### How to complete this task
From the listing below, restate word for word the lines from the line containing "thietbiwicomed@gmail.com" down through the line containing "メモリアルバースデーフェル". Exclude pictures.

>>>

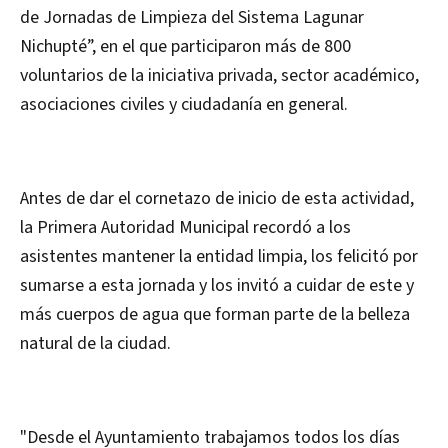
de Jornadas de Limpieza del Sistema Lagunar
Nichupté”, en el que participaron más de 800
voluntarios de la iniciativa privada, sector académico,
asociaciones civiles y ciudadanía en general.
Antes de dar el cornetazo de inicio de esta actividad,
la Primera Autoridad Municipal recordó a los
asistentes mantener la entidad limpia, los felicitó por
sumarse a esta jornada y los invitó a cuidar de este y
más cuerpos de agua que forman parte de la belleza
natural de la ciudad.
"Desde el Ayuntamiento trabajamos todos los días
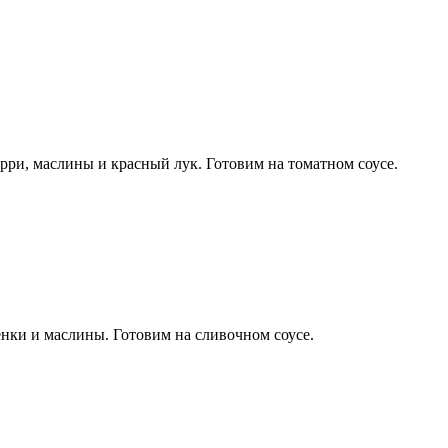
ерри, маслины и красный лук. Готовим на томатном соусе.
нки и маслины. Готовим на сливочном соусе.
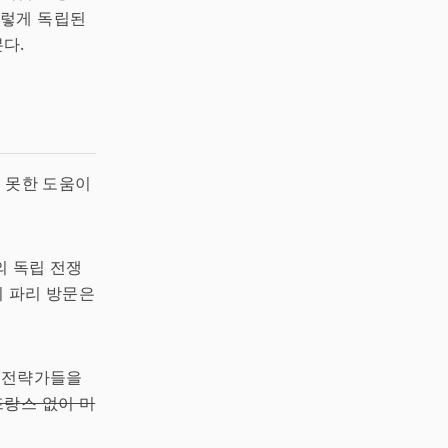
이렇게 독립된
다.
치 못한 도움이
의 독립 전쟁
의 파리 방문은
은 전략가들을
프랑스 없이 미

<<<
>>>

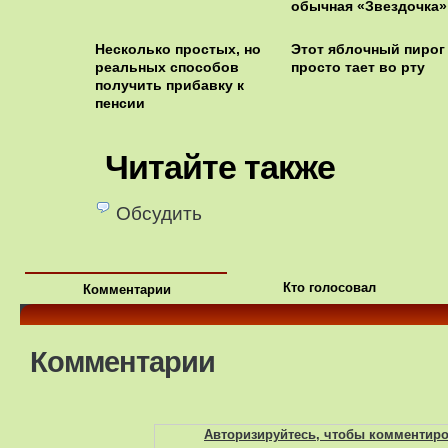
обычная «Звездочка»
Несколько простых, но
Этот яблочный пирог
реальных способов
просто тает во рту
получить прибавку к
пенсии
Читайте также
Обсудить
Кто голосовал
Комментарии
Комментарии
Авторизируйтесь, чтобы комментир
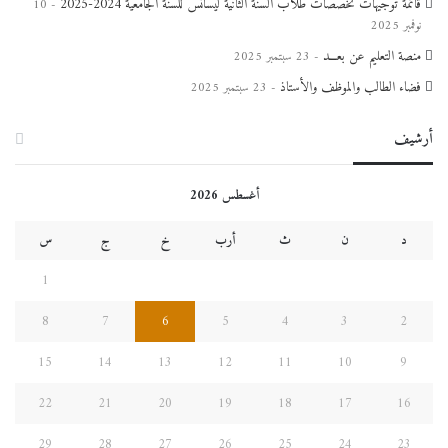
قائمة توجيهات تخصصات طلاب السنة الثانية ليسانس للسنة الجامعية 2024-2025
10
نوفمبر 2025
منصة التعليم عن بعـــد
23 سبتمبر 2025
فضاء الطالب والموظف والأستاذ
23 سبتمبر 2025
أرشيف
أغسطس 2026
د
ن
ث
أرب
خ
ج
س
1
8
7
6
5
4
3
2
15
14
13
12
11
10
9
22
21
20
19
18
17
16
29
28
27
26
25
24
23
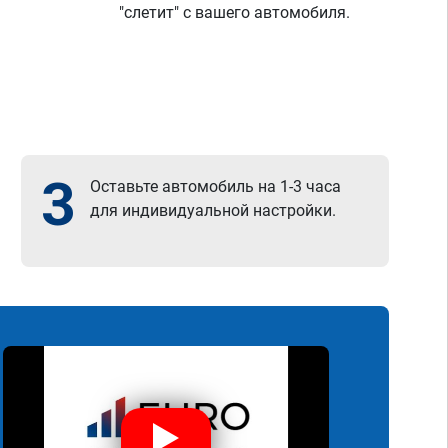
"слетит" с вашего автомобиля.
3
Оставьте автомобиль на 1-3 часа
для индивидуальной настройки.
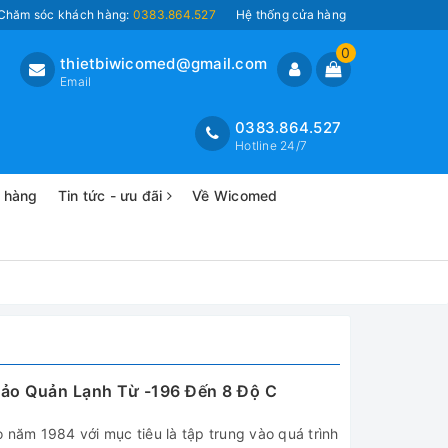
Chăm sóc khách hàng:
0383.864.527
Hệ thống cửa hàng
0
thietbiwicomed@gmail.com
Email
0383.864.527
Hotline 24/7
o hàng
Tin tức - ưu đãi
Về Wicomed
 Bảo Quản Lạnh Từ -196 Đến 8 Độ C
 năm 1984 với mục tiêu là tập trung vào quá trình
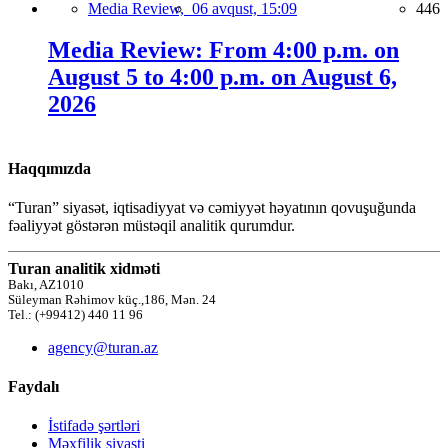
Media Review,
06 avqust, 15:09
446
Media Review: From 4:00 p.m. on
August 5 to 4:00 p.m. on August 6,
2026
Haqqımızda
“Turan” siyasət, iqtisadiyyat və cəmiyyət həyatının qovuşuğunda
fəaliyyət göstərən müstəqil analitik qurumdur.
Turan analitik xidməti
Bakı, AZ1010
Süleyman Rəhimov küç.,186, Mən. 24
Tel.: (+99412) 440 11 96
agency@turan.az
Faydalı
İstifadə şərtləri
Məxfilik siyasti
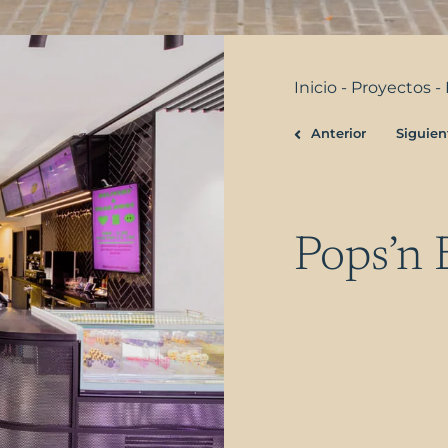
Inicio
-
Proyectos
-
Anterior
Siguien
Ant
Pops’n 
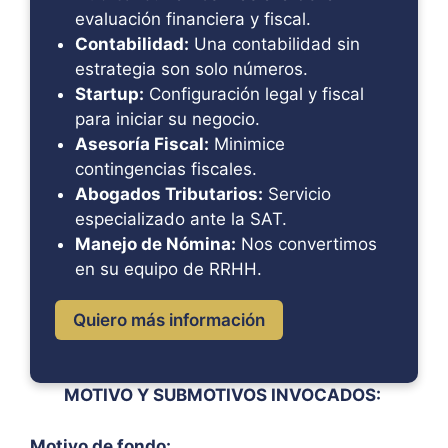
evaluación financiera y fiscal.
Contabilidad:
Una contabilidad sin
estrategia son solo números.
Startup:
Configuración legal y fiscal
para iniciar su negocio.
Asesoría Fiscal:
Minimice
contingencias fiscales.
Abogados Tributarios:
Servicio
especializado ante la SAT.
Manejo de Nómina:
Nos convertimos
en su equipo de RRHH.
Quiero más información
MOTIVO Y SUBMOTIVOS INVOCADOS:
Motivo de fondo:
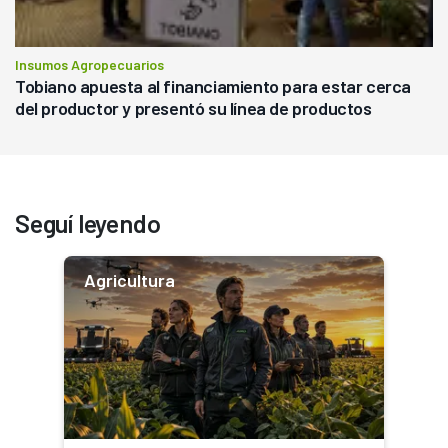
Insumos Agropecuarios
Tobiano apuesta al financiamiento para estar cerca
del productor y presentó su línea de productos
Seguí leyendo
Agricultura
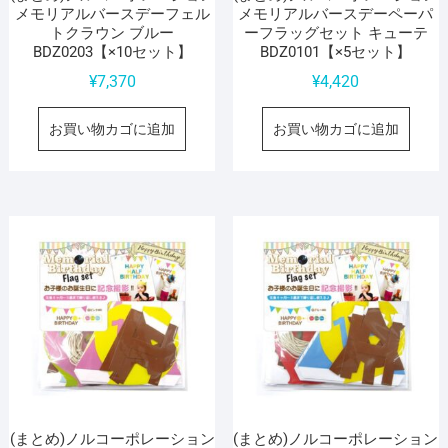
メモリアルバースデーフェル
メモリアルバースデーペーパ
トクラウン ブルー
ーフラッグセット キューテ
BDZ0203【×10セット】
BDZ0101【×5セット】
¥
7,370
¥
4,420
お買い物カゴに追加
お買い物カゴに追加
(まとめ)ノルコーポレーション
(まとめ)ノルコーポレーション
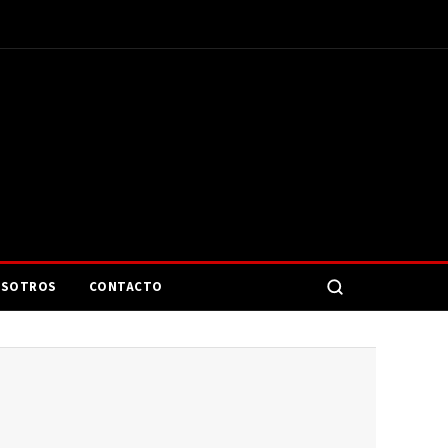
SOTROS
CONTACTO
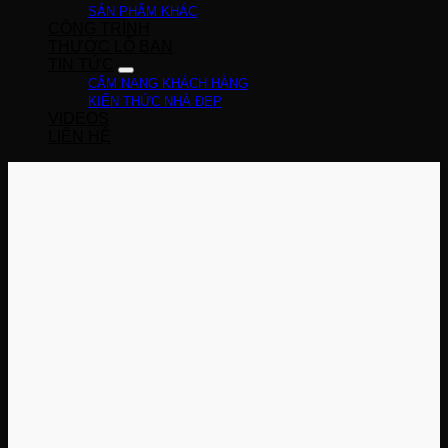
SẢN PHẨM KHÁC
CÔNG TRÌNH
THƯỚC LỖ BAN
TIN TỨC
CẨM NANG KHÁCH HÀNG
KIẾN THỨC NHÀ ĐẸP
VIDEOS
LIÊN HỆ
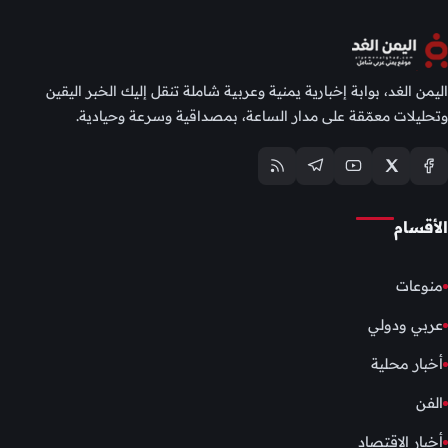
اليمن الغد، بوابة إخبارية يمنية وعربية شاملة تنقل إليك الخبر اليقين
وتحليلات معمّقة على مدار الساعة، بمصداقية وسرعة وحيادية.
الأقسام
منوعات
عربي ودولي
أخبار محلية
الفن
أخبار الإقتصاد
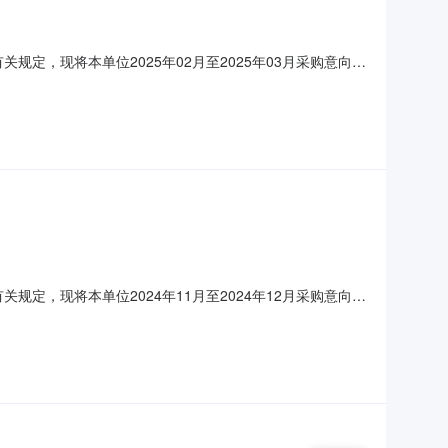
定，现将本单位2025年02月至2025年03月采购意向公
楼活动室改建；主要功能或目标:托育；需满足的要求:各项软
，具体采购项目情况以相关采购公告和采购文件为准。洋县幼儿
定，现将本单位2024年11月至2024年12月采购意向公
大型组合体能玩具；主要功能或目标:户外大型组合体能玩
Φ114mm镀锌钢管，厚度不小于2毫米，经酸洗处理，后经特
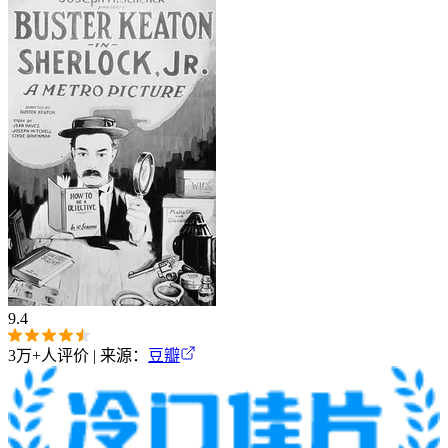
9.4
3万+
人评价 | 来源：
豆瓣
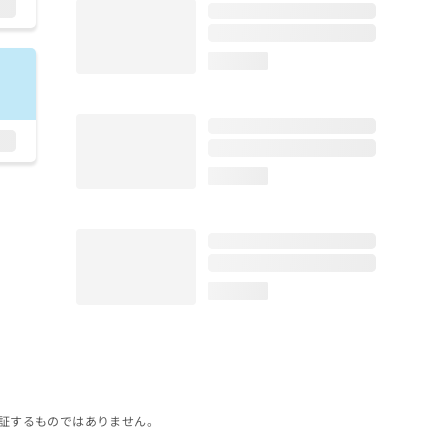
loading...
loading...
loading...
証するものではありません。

<<<

### Response to the task
thietbiwicomed@gmail.com
Email
0383.864.527
Hotline 24/7
o hàng
Tin tức - ưu đãi
Về Wicomed
 Bảo Quản Lạnh Từ -196 Đến 8 Độ C
 năm 1984 với mục tiêu là tập trung vào quá trình
Media Review,
06 avqust, 15:09
446
Media Review: From 4:00 p.m. on
August 5 to 4:00 p.m. on August 6,
2026
Haqqımızda
“Turan” siyasət, iqtisadiyyat və cəmiyyət həyatının qovuşuğunda
fəaliyyət göstərən müstəqil analitik qurumdur.
Turan analitik xidməti
Bakı, AZ1010
Süleyman Rəhimov küç.,186, Mən. 24
Tel.: (+99412) 440 11 96
agency@turan.az
Faydalı
İstifadə şərtləri
Məxfilik siyasti
Inicio
-
Proyectos
-
Anterior
Siguien
Ant
Pops’n 
evaluación financiera y fiscal.
Contabilidad:
Una contabilidad sin
estrategia son solo números.
Startup:
Configuración legal y fiscal
para iniciar su negocio.
Asesoría Fiscal:
Minimice
contingencias fiscales.
Abogados Tributarios:
Servicio
especializado ante la SAT.
Manejo de Nómina:
Nos convertimos
en su equipo de RRHH.
Quiero más información
MOTIVO Y SUBMOTIVOS INVOCADOS:
Motivo de fondo:
Insumos Agropecuarios
Tobiano apuesta al financiamiento para estar cerca
del productor y presentó su línea de productos
Seguí leyendo
Agricultura
メモリアルバースデーフェル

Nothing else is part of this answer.